How do you increase safety before you increase bikers? Many southern states are rolling out or expanding driver education programs. In North Carolina, representatives from the Department of Transportation say they’ve already seen significant “improved yielding” or road sharing across the Research Triangle as a result of their expanded program, Watch for Me NC.

But Wilborn insists that education alone will never be enough to make the streets safe for bicycles. “Cycling fatalities are inversely proportional to the amount of money spent on bike infrastructure,” he says. “This is well documented. There is a number of what a state spends—and that number correlates almost exactly with its ranking on fatalities.” If you want to know why South Carolina is unsafe, he says, look at how it doesn’t spend its money. Frankly, he adds, “South Carolina does as little as possible.”

Representatives from the South Carolina Department of Transportation safety program can point to a number of initiatives underway to improve safety across the state, for both cyclists and pedestrians. "Bike and pedestrian safety is an essential consideration for all safety projects" in the state, they told me by email. But South Carolina still ranks near the bottom of the list (44th) for allotting money to bike and pedestrian safety, according to review of the benchmark statistics by the Palmetto Cycling Coalition. As investment lags, so will safety.

Despite the danger there is a feeling that things are changing. Or about to change.

In South Carolina at least, a new bike culture is beginning to emerge. In July, 2011 a South Carolina city, Spartanburg, became the first in the region to offer a bike-share program. Within two years, there were seven in the south—10, if you include Texas. In a coup for local advocates, South Carolina’s newest and biggest bridge, the Arthur Ravenel, sports a pristine new bike lane.
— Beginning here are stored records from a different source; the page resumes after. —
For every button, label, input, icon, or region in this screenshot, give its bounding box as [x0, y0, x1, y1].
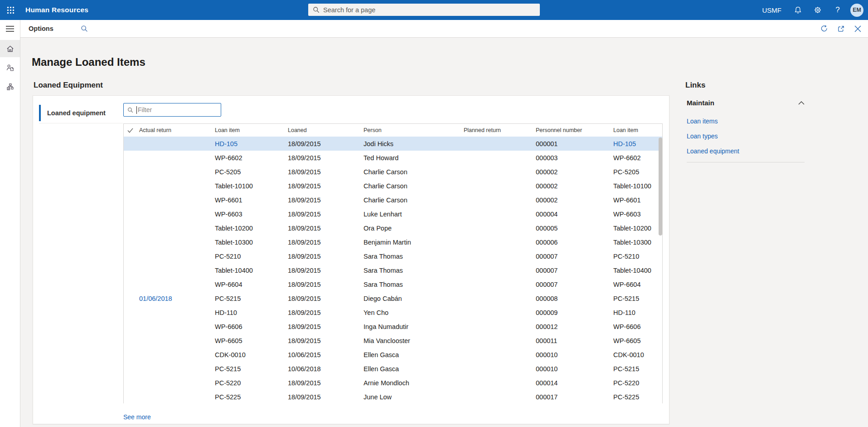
environment-selector[interactable]: USMF: [756, 6, 788, 14]
table-row[interactable]: PC-522018/09/2015Arnie Mondloch000014PC-…: [124, 376, 662, 390]
table-row[interactable]: WP-660218/09/2015Ted Howard000003WP-6602: [124, 151, 662, 165]
cell-person: Sara Thomas: [361, 267, 461, 274]
refresh-icon[interactable]: [816, 20, 833, 38]
help-icon[interactable]: ?: [828, 0, 848, 20]
cell-loan_item_2: WP-6606: [611, 323, 659, 330]
cell-loan_item_2: WP-6601: [611, 196, 659, 204]
cell-personnel_number: 000008: [533, 295, 611, 302]
column-header-loaned[interactable]: Loaned: [285, 127, 361, 133]
table-row[interactable]: WP-660318/09/2015Luke Lenhart000004WP-66…: [124, 207, 662, 221]
links-item-loan-items[interactable]: Loan items: [687, 113, 805, 128]
cell-loan_item[interactable]: HD-105: [212, 140, 285, 147]
links-item-loan-types[interactable]: Loan types: [687, 128, 805, 143]
cell-loaned: 18/09/2015: [285, 309, 361, 316]
hamburger-menu-icon[interactable]: [0, 20, 20, 38]
select-all-check-icon[interactable]: [124, 128, 136, 133]
links-group-maintain[interactable]: Maintain: [687, 99, 805, 107]
cell-loan_item: WP-6606: [212, 323, 285, 330]
column-header-person[interactable]: Person: [361, 127, 461, 133]
cell-loaned: 18/09/2015: [285, 267, 361, 274]
cell-loan_item_2: HD-110: [611, 309, 659, 316]
cell-person: Charlie Carson: [361, 196, 461, 204]
cell-loaned: 18/09/2015: [285, 225, 361, 232]
search-icon: [313, 6, 320, 13]
table-row[interactable]: PC-522518/09/2015June Low000017PC-5225: [124, 390, 662, 404]
cell-person: Ellen Gasca: [361, 365, 461, 373]
close-icon[interactable]: [849, 20, 866, 38]
cell-personnel_number: 000007: [533, 267, 611, 274]
cell-loan_item: PC-5215: [212, 295, 285, 302]
command-toolbar: Options: [20, 20, 868, 38]
cell-person: Mia Vanclooster: [361, 337, 461, 344]
column-header-loan_item_2[interactable]: Loan item: [611, 127, 659, 133]
cell-personnel_number: 000010: [533, 365, 611, 373]
cell-personnel_number: 000017: [533, 393, 611, 401]
column-header-personnel_number[interactable]: Personnel number: [533, 127, 611, 133]
app-launcher-waffle-icon[interactable]: [0, 0, 21, 20]
open-in-new-window-icon[interactable]: [833, 20, 849, 38]
table-row[interactable]: WP-660518/09/2015Mia Vanclooster000011WP…: [124, 334, 662, 348]
table-row[interactable]: PC-521018/09/2015Sara Thomas000007PC-521…: [124, 249, 662, 263]
table-row[interactable]: Tablet-1020018/09/2015Ora Pope000005Tabl…: [124, 221, 662, 235]
section-title: Loaned Equipment: [34, 81, 103, 90]
table-row[interactable]: PC-521510/06/2018Ellen Gasca000010PC-521…: [124, 362, 662, 376]
settings-gear-icon[interactable]: [808, 0, 828, 20]
cell-loan_item: PC-5215: [212, 365, 285, 373]
cell-actual_return[interactable]: 01/06/2018: [136, 295, 212, 302]
cell-person: Charlie Carson: [361, 168, 461, 176]
cell-personnel_number: 000005: [533, 225, 611, 232]
cell-personnel_number: 000003: [533, 154, 611, 162]
cell-loan_item_2: Tablet-10100: [611, 182, 659, 190]
table-row[interactable]: WP-660118/09/2015Charlie Carson000002WP-…: [124, 193, 662, 207]
grid-vertical-scrollbar[interactable]: [659, 137, 662, 236]
table-row[interactable]: HD-11018/09/2015Yen Cho000009HD-110: [124, 305, 662, 319]
grid-filter-input[interactable]: Filter: [123, 103, 221, 117]
cell-loaned: 18/09/2015: [285, 211, 361, 218]
sidebar-item-tasks[interactable]: [0, 78, 20, 95]
cell-loan_item_2: WP-6604: [611, 281, 659, 288]
column-header-planned_return[interactable]: Planned return: [461, 127, 533, 133]
notifications-bell-icon[interactable]: [788, 0, 808, 20]
cell-loan_item: WP-6602: [212, 154, 285, 162]
cell-personnel_number: 000004: [533, 211, 611, 218]
sidebar-item-worker-records[interactable]: [0, 59, 20, 76]
cell-person: Sara Thomas: [361, 253, 461, 260]
links-item-loaned-equipment[interactable]: Loaned equipment: [687, 143, 805, 158]
cell-loaned: 18/09/2015: [285, 393, 361, 401]
table-row[interactable]: Tablet-1010018/09/2015Charlie Carson0000…: [124, 179, 662, 193]
table-row[interactable]: CDK-001010/06/2015Ellen Gasca000010CDK-0…: [124, 348, 662, 362]
column-header-actual_return[interactable]: Actual return: [136, 127, 212, 133]
cell-personnel_number: 000012: [533, 323, 611, 330]
table-row[interactable]: 01/06/2018PC-521518/09/2015Diego Cabán00…: [124, 291, 662, 305]
tab-label: Loaned equipment: [47, 109, 106, 117]
table-row[interactable]: Tablet-1030018/09/2015Benjamin Martin000…: [124, 235, 662, 249]
options-menu[interactable]: Options: [29, 25, 53, 32]
user-avatar[interactable]: EM: [850, 4, 863, 17]
text-caret: [136, 106, 137, 114]
column-header-loan_item[interactable]: Loan item: [212, 127, 285, 133]
table-row[interactable]: WP-660618/09/2015Inga Numadutir000012WP-…: [124, 319, 662, 334]
tab-loaned-equipment[interactable]: Loaned equipment: [39, 103, 123, 123]
cell-person: Inga Numadutir: [361, 323, 461, 330]
global-search-input[interactable]: Search for a page: [308, 4, 540, 16]
toolbar-search-icon[interactable]: [81, 25, 88, 32]
cell-person: Benjamin Martin: [361, 239, 461, 246]
cell-person: Yen Cho: [361, 309, 461, 316]
home-icon: [6, 44, 15, 53]
sidebar-item-home[interactable]: [0, 40, 20, 57]
cell-loan_item_2[interactable]: HD-105: [611, 140, 659, 147]
dynamics-hr-app: { "app": { "title": "Human Resources", "…: [0, 0, 868, 427]
app-title: Human Resources: [25, 6, 88, 14]
table-row[interactable]: WP-660418/09/2015Sara Thomas000007WP-660…: [124, 277, 662, 291]
cell-loan_item_2: CDK-0010: [611, 351, 659, 358]
table-row[interactable]: PC-520518/09/2015Charlie Carson000002PC-…: [124, 165, 662, 179]
cell-person: Jodi Hicks: [361, 140, 461, 147]
links-divider: [687, 162, 805, 162]
nav-sidebar: [0, 20, 20, 427]
org-chart-check-icon: [6, 83, 15, 91]
see-more-link[interactable]: See more: [123, 413, 151, 421]
table-row[interactable]: HD-10518/09/2015Jodi Hicks000001HD-105: [124, 137, 662, 151]
cell-loan_item: WP-6604: [212, 281, 285, 288]
cell-loan_item: Tablet-10200: [212, 225, 285, 232]
table-row[interactable]: Tablet-1040018/09/2015Sara Thomas000007T…: [124, 263, 662, 277]
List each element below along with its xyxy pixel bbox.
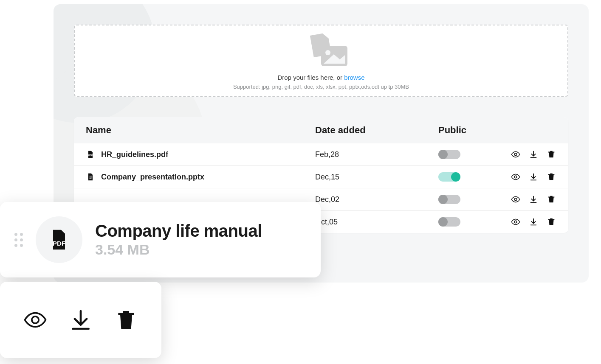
delete-button[interactable] [546,217,556,227]
delete-button[interactable] [546,172,556,182]
eye-icon [511,150,520,159]
row-actions [502,149,556,160]
public-cell [438,172,502,182]
svg-point-8 [514,198,517,201]
svg-rect-6 [90,178,92,179]
view-button[interactable] [511,194,521,204]
drag-handle-icon[interactable] [14,233,23,247]
file-card-info: Company life manual 3.54 MB [95,221,262,258]
svg-point-7 [514,176,517,178]
svg-point-3 [514,153,517,156]
svg-text:PDF: PDF [88,154,93,157]
public-toggle[interactable] [438,195,460,204]
delete-button[interactable] [113,307,139,333]
file-date: Dec,02 [315,195,438,204]
header-name: Name [86,125,315,136]
download-button[interactable] [528,149,539,160]
dropzone-illustration [291,31,351,70]
view-button[interactable] [22,307,48,333]
trash-icon [114,308,138,332]
public-toggle[interactable] [438,217,460,227]
view-button[interactable] [511,149,521,160]
download-button[interactable] [68,307,94,333]
file-card-title: Company life manual [95,221,262,241]
actions-popup [0,282,161,358]
browse-link[interactable]: browse [344,74,364,81]
file-type-badge: PDF [36,216,82,263]
trash-icon [547,217,556,227]
svg-point-9 [514,221,517,223]
trash-icon [547,172,556,182]
download-icon [69,308,93,332]
file-date: Oct,05 [315,218,438,227]
public-toggle[interactable] [438,172,460,182]
file-card[interactable]: PDF Company life manual 3.54 MB [0,202,321,277]
file-name: Company_presentation.pptx [101,173,204,182]
doc-icon [86,172,95,182]
view-button[interactable] [511,172,521,182]
svg-point-1 [325,50,330,55]
download-button[interactable] [528,194,539,204]
file-name: HR_guidelines.pdf [101,150,168,159]
trash-icon [547,150,556,159]
svg-rect-5 [90,177,93,177]
eye-icon [511,172,520,182]
row-actions [502,194,556,204]
file-date: Dec,15 [315,173,438,182]
download-icon [529,172,538,182]
svg-rect-4 [90,176,93,176]
dropzone[interactable]: Drop your files here, or browse Supporte… [74,25,568,97]
file-card-size: 3.54 MB [95,241,262,258]
download-icon [529,150,538,159]
file-name-cell: Company_presentation.pptx [86,172,315,182]
dropzone-prompt: Drop your files here, or browse [277,74,364,81]
dropzone-supported-text: Supported: jpg, png, gif, pdf, doc, xls,… [233,84,409,90]
header-date: Date added [315,125,438,136]
public-cell [438,217,502,227]
table-row: PDFHR_guidelines.pdfFeb,28 [74,143,568,166]
file-name-cell: PDFHR_guidelines.pdf [86,150,315,159]
pdf-icon: PDF [47,228,71,252]
view-button[interactable] [511,217,521,227]
eye-icon [511,217,520,227]
delete-button[interactable] [546,149,556,160]
svg-text:PDF: PDF [53,240,65,247]
download-button[interactable] [528,172,539,182]
public-cell [438,150,502,159]
dropzone-prompt-text: Drop your files here, or [277,74,344,81]
delete-button[interactable] [546,194,556,204]
download-icon [529,217,538,227]
row-actions [502,217,556,227]
table-row: Company_presentation.pptxDec,15 [74,166,568,188]
trash-icon [547,195,556,204]
pdf-icon: PDF [86,150,95,159]
download-icon [529,195,538,204]
public-toggle[interactable] [438,150,460,159]
header-public: Public [438,125,502,136]
table-header: Name Date added Public [74,117,568,143]
file-date: Feb,28 [315,150,438,159]
eye-icon [511,195,520,204]
svg-point-11 [32,316,39,323]
eye-icon [23,308,47,332]
public-cell [438,195,502,204]
row-actions [502,172,556,182]
download-button[interactable] [528,217,539,227]
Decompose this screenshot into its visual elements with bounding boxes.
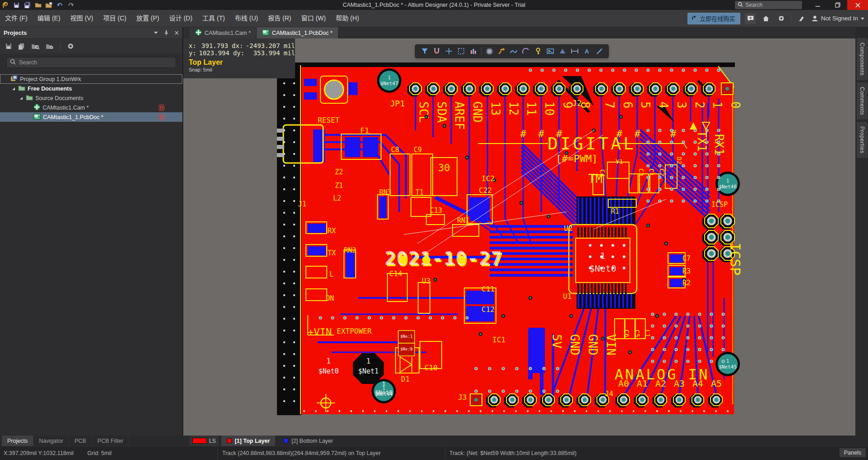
layer-tab-1[interactable]: [1] Top Layer <box>221 436 276 446</box>
tree-expand-arrow[interactable] <box>19 96 24 100</box>
open-project-icon[interactable] <box>43 0 54 10</box>
global-search-input[interactable]: Search <box>735 1 802 9</box>
search-placeholder: Search <box>19 59 37 66</box>
menu-bar: 文件 (F)编辑 (E)视图 (V)项目 (C)放置 (P)设计 (D)工具 (… <box>0 10 868 27</box>
tree-expand-arrow[interactable] <box>11 87 16 91</box>
menu-item-1[interactable]: 文件 (F) <box>0 10 33 27</box>
svg-text:RN1: RN1 <box>457 216 469 225</box>
svg-text:$Net46: $Net46 <box>719 184 737 190</box>
menu-item-9[interactable]: 报告 (R) <box>263 10 296 27</box>
minimize-button[interactable] <box>809 0 826 10</box>
projects-search-input[interactable]: Search <box>6 57 176 68</box>
route-icon[interactable] <box>497 47 506 56</box>
svg-text:F1: F1 <box>360 126 369 135</box>
string-icon[interactable]: A <box>582 47 591 56</box>
svg-text:12: 12 <box>507 101 520 115</box>
menu-item-10[interactable]: 窗口 (W) <box>296 10 331 27</box>
via-key-icon[interactable] <box>534 47 543 56</box>
svg-text:11: 11 <box>525 101 538 115</box>
brush-icon[interactable] <box>796 13 807 24</box>
svg-text:C6: C6 <box>623 330 630 337</box>
svg-text:0: 0 <box>729 101 742 109</box>
snap-magnet-icon[interactable] <box>432 47 441 56</box>
redo-icon[interactable] <box>65 0 76 10</box>
save-all-icon[interactable] <box>22 0 33 10</box>
bottom-tab-2[interactable]: Navigator <box>33 436 69 446</box>
folder-search-icon[interactable] <box>31 43 39 49</box>
tree-item-4[interactable]: CAMtastic1.Cam *D <box>0 103 182 112</box>
buy-online-button[interactable]: 立即在线购买 <box>687 13 740 24</box>
tree-item-label: CAMtastic1_1.PcbDoc * <box>43 114 103 120</box>
pcb-board[interactable]: SCLSDAAREFGND131211109876543210######5VG… <box>277 62 743 429</box>
right-tab-properties[interactable]: Properties <box>857 122 868 158</box>
selection-icon[interactable] <box>457 47 466 56</box>
cursor-coordinates: X:397.209mil Y:1032.118mil <box>4 450 74 456</box>
copy-documents-icon[interactable] <box>18 43 25 50</box>
pin-icon[interactable] <box>164 30 168 35</box>
bottom-tab-1[interactable]: Projects <box>2 436 33 446</box>
search-icon <box>738 2 743 9</box>
tree-item-1[interactable]: Project Group 1.DsnWrk <box>0 74 182 84</box>
menu-item-3[interactable]: 视图 (V) <box>65 10 98 27</box>
open-icon[interactable] <box>33 0 43 10</box>
right-tab-components[interactable]: Components <box>857 38 868 80</box>
image-icon[interactable] <box>546 47 555 56</box>
svg-text:C3: C3 <box>638 168 645 176</box>
sign-in-button[interactable]: Not Signed In <box>811 15 864 22</box>
dimension-icon[interactable] <box>570 47 579 56</box>
menu-item-6[interactable]: 设计 (D) <box>164 10 197 27</box>
menu-item-2[interactable]: 编辑 (E) <box>33 10 66 27</box>
layer-set-chip[interactable]: LS <box>190 436 219 446</box>
save-icon[interactable] <box>11 0 22 10</box>
svg-text:C12: C12 <box>482 305 495 314</box>
pads-icon[interactable] <box>469 47 478 56</box>
menu-item-8[interactable]: 布线 (U) <box>230 10 263 27</box>
panel-close-icon[interactable] <box>175 31 179 35</box>
hover-info: Track (240.88mil,983.68mil)(264.84mil,95… <box>222 450 381 456</box>
undo-icon[interactable] <box>54 0 65 10</box>
layer-tab-label: [1] Top Layer <box>235 438 270 444</box>
tree-item-3[interactable]: Source Documents <box>0 93 182 103</box>
svg-text:T1: T1 <box>415 188 424 196</box>
menu-item-11[interactable]: 帮助 (H) <box>331 10 364 27</box>
document-tab-2[interactable]: CAMtastic1_1.PcbDoc * <box>257 27 338 38</box>
components-icon[interactable] <box>485 47 494 56</box>
layer-tab-label: [2] Bottom Layer <box>291 438 333 444</box>
line-icon[interactable] <box>595 47 604 56</box>
pcb-icon <box>262 29 269 37</box>
track-icon[interactable] <box>509 47 518 56</box>
layer-tab-2[interactable]: [2] Bottom Layer <box>278 436 339 446</box>
pcb-canvas[interactable]: x:391.793 dx:-2493.207 mil y:1023.994 dy… <box>183 38 855 436</box>
tree-item-2[interactable]: Free Documents <box>0 84 182 93</box>
restore-button[interactable] <box>829 0 846 10</box>
tree-item-5[interactable]: CAMtastic1_1.PcbDoc *D <box>0 112 182 122</box>
arc-icon[interactable] <box>521 47 530 56</box>
right-tab-comments[interactable]: Comments <box>857 82 868 120</box>
panels-button[interactable]: Panels <box>839 448 866 457</box>
bottom-tab-4[interactable]: PCB Filter <box>92 436 129 446</box>
panel-dropdown-icon[interactable] <box>154 31 158 34</box>
svg-text:SDA: SDA <box>435 101 448 123</box>
bottom-tab-3[interactable]: PCB <box>69 436 92 446</box>
svg-text:ICSP: ICSP <box>711 201 728 209</box>
canvas-toolbar: A <box>415 44 609 58</box>
filter-icon[interactable] <box>420 47 429 56</box>
svg-text:5V: 5V <box>550 334 563 348</box>
menu-item-4[interactable]: 项目 (C) <box>98 10 131 27</box>
comment-add-icon[interactable] <box>745 13 756 24</box>
save-icon[interactable] <box>5 43 12 49</box>
gear-icon[interactable] <box>776 13 787 24</box>
settings-gear-icon[interactable] <box>67 43 74 50</box>
crosshair-icon[interactable] <box>444 47 453 56</box>
person-icon <box>811 15 818 22</box>
polygon-icon[interactable] <box>558 47 567 56</box>
home-icon[interactable] <box>760 13 771 24</box>
cam-icon <box>33 104 40 112</box>
modified-badge: D <box>159 114 164 120</box>
folder-settings-icon[interactable] <box>46 43 54 49</box>
menu-item-7[interactable]: 工具 (T) <box>197 10 230 27</box>
svg-text:A5: A5 <box>711 378 722 389</box>
menu-item-5[interactable]: 放置 (P) <box>131 10 164 27</box>
document-tab-1[interactable]: CAMtastic1.Cam * <box>190 27 257 38</box>
close-button[interactable] <box>847 0 868 10</box>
And there is growing enthusiasm in other states. “Mississippi takes a lot of flack for how far it hasn’t come yet,” Melody Moody says. But it’s made real progress, and there are plenty of “passionate people in Mississippi who are fighting for change and doing interesting and innovative things,” she says. Others point to new complete streets programs and infrastructure investments in large cities like Atlanta and Charlotte as promising signs, on the municipality level at least.

Nevertheless, cyclists in the region are still struggling to change minds set against “bikes as transportation”—and, more importantly, working to capture real money for safety improvements.

They still have a long road to ride—particularly true if South Carolina is any example. In January the state’s Secretary of Transportation, Robert St. Onge, was kindly asked to tender his resignation—after he'd been arrested at 8 in the morning for drunk driving.